Des causes de plus en plus structurelles
«Ces hausses posent beaucoup de questions. Pour décider de la bonne politique à mener, il faut savoir si les raisons de l'envolée sont temporaires ou permanentes», explique Loek Boonekamp, de la division agriculture de l'OCDE. Les flambées de cours sont fréquentes mais historiquement, elles étaient liées à des événements ponctuels, comme une baisse des rendements provoquée par une sécheresse; les prix retrouvaient assez rapidement leurs niveaux antérieurs. Mais ces derniers temps, la flambée des cours tient à des évolutions structurelles, et notamment au fait que l'offre ne couvre plus la demande. Entre 2005 et 2007, la production mondiale de céréales s'est accrue de 46 millions de tonnes (3%) tandis que la consommation a augmenté de 80 millions (5%). Les stocks, au plus bas, n'amortissent plus les déséquilibres.

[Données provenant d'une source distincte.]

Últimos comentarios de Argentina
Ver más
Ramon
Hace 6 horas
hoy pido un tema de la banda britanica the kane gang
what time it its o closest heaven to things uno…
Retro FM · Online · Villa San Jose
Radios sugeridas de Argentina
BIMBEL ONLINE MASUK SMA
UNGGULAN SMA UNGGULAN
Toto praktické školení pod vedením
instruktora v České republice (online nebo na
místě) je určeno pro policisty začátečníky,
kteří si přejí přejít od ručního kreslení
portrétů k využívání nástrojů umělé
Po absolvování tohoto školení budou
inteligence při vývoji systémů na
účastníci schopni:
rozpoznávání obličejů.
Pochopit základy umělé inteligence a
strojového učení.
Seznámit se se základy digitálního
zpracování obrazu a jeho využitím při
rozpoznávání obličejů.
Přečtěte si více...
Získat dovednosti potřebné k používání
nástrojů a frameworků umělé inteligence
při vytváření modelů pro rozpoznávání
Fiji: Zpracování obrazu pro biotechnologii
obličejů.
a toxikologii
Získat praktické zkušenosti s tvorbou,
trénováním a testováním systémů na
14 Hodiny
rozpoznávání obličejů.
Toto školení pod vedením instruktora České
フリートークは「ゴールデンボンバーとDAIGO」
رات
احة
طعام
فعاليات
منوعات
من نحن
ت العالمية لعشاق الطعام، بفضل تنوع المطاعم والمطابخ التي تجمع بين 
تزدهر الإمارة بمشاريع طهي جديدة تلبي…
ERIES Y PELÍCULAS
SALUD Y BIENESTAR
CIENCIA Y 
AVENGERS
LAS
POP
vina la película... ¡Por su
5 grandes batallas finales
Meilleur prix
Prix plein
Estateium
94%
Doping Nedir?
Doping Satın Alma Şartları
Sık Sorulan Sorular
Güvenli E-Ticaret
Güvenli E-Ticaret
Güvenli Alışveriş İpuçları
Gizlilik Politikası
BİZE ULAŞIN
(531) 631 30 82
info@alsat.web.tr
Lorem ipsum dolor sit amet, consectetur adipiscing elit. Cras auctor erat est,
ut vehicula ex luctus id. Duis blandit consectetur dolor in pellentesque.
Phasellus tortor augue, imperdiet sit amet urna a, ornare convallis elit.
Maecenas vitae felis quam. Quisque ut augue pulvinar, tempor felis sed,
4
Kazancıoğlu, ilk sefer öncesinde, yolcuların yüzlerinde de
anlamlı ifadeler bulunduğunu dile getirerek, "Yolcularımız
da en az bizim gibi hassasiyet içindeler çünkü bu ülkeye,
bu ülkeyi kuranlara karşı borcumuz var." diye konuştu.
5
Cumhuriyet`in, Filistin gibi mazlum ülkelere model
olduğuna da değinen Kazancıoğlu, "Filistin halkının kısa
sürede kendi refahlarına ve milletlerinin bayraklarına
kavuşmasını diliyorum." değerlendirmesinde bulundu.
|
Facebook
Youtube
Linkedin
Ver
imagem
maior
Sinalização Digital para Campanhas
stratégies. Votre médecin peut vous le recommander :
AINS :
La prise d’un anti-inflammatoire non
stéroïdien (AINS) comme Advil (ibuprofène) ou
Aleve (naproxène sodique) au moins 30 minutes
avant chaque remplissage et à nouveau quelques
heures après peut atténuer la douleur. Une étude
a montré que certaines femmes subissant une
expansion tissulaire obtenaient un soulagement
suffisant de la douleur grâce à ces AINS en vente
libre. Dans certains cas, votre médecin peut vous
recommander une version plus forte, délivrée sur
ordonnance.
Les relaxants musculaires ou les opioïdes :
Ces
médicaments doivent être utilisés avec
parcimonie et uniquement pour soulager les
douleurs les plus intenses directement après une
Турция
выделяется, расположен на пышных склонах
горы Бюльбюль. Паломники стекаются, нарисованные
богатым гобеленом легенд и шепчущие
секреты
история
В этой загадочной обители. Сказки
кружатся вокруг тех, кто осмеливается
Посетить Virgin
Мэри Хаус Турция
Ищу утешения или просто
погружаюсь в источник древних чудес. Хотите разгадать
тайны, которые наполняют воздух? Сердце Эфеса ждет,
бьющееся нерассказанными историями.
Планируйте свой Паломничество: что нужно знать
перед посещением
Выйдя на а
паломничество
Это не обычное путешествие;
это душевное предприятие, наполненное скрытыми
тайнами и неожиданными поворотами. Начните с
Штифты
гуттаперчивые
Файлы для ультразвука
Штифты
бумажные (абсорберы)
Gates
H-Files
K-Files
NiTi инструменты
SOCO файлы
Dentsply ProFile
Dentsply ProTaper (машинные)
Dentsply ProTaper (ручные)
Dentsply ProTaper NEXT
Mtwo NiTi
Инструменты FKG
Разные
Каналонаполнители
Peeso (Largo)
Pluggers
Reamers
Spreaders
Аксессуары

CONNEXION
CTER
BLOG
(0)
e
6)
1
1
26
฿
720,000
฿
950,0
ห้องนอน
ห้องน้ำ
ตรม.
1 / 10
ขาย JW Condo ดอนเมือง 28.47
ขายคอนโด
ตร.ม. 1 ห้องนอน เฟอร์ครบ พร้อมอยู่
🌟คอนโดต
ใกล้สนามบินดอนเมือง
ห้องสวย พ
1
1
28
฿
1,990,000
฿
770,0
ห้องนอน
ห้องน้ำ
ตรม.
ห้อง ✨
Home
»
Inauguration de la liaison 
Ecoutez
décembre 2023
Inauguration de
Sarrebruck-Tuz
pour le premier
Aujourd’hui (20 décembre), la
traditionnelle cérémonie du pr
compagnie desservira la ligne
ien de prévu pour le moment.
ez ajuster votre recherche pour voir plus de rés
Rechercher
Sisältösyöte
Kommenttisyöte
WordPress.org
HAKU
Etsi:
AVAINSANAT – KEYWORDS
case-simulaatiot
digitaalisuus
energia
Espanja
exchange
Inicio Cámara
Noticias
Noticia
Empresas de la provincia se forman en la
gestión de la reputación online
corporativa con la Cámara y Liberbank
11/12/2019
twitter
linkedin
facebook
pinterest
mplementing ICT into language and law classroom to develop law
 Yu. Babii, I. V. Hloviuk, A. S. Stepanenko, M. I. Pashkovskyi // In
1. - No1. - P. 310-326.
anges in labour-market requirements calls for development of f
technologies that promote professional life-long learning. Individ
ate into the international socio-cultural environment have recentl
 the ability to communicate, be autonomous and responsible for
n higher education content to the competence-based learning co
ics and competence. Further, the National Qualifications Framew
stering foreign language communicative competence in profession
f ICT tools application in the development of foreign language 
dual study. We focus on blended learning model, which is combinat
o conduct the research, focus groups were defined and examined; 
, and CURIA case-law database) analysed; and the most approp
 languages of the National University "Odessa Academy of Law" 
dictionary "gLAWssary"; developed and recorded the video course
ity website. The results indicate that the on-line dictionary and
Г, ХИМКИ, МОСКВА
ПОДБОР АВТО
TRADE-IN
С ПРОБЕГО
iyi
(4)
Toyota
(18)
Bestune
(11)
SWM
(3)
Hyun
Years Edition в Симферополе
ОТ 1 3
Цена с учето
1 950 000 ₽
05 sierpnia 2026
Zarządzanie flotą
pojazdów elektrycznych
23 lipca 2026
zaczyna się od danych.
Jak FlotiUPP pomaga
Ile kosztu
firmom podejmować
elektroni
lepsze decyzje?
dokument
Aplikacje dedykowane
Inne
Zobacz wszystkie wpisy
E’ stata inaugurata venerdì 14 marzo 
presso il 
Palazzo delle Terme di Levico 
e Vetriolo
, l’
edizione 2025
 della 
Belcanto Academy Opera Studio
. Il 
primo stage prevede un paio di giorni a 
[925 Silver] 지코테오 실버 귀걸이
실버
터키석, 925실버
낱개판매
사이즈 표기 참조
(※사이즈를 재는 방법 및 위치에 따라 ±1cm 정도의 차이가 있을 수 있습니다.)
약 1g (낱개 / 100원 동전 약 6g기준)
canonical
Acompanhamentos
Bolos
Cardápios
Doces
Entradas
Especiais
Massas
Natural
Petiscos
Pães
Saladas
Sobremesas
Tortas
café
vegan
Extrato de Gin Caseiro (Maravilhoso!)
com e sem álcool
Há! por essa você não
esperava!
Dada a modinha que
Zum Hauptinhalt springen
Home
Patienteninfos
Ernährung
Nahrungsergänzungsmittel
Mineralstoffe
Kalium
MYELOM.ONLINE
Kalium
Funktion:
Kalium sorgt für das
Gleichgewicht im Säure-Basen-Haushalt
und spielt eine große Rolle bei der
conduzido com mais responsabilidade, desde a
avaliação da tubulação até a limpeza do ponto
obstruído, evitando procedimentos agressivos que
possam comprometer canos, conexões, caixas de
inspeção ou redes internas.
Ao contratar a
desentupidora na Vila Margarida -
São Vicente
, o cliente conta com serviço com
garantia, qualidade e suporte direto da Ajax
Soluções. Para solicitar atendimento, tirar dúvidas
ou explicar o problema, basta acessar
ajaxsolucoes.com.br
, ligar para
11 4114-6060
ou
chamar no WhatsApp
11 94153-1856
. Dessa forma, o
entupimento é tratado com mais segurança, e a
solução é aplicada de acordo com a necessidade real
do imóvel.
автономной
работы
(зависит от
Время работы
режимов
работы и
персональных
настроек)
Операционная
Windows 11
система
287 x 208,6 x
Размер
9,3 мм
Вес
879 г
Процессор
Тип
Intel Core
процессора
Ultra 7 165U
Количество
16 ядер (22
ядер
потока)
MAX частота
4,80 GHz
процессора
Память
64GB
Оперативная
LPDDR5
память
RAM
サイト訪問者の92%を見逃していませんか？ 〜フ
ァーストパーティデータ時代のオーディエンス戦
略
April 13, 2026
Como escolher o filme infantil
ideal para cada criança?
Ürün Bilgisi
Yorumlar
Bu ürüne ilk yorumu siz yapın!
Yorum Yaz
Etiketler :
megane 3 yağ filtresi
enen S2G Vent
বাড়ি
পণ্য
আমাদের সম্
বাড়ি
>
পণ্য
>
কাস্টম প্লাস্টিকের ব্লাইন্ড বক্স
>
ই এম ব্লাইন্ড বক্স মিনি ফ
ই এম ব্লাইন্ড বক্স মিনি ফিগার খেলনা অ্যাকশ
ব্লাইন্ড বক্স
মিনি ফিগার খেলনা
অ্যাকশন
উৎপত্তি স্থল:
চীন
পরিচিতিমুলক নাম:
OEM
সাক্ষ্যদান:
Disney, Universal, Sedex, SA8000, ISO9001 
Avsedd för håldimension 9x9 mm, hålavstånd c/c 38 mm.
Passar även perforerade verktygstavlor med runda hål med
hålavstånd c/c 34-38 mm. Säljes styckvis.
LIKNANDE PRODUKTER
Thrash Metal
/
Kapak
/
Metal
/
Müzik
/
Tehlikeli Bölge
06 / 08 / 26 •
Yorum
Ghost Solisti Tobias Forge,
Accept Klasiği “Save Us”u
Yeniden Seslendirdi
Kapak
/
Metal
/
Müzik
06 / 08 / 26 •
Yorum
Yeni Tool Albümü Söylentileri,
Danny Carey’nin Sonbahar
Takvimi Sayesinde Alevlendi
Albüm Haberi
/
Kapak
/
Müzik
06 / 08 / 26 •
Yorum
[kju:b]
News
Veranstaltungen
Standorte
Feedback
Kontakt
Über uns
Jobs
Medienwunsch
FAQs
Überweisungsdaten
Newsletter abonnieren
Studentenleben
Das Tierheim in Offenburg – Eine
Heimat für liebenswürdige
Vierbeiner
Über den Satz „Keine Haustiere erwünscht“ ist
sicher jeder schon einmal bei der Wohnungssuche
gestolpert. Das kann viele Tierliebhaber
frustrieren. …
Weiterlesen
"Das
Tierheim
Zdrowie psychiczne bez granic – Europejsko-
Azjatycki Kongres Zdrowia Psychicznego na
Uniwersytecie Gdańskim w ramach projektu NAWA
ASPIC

Pour l'OCDE et la FAO, d'autres facteurs permanents poussent aussi les prix vers le haut : les cours élevés du pétrole qui font grimper les coûts de production, la croissance démographique, la modification des pratiques alimentaires vers une consommation accrue de viande dans les pays émergents et, enfin, la demande de grains pour les agrocarburants. «Il y a peut-être lieu d'envisager d'autres démarches sans effet indésirable sur les prix alimentaires», préconisent d'ailleurs les experts. Dans les dix ans à venir, les prix devraient être en outre plus instables pour plusieurs raisons : les niveaux de stocks ne devraient pas sensiblement remonter, les conditions météorologiques pourraient devenir plus variables du fait du changement climatique, et la présence accrue de fonds spéculatifs sur les marchés agricoles deviendrait préoccupante.
Les populations pauvres et urbaines seront perdantes
Autant de facteurs que les deux organisations jugent indispensables de prendre en compte pour faire évoluer l'agriculture mondiale. Dans ce contexte, il y aura à la fois des gagnants et des perdants. Les agriculteurs des pays développés en tireront profit, mais aussi ceux des pays en développement si on les aide à investir. En revanche, pour les populations pauvres et urbaines des pays fortement importateurs de denrées, la situation va s'aggraver. «Dans bien des pays à faible revenu, la nourriture représente en moyenne plus de 50% du budget (des ménages)», note le document, qui pointe les effets négatifs des restrictions à l'exportation de céréales décidées par certains producteurs.
Reste la question de comment produire plus pour que l'offre comble la demande et que les stocks se reconstituent. Les auteurs du rapport estiment qu'à moyen terme, des évolutions technologiques restent possibles. Pas de quoi cependant éviter une situation tendue sur les marchés agricoles pendant encore au moins dix ans.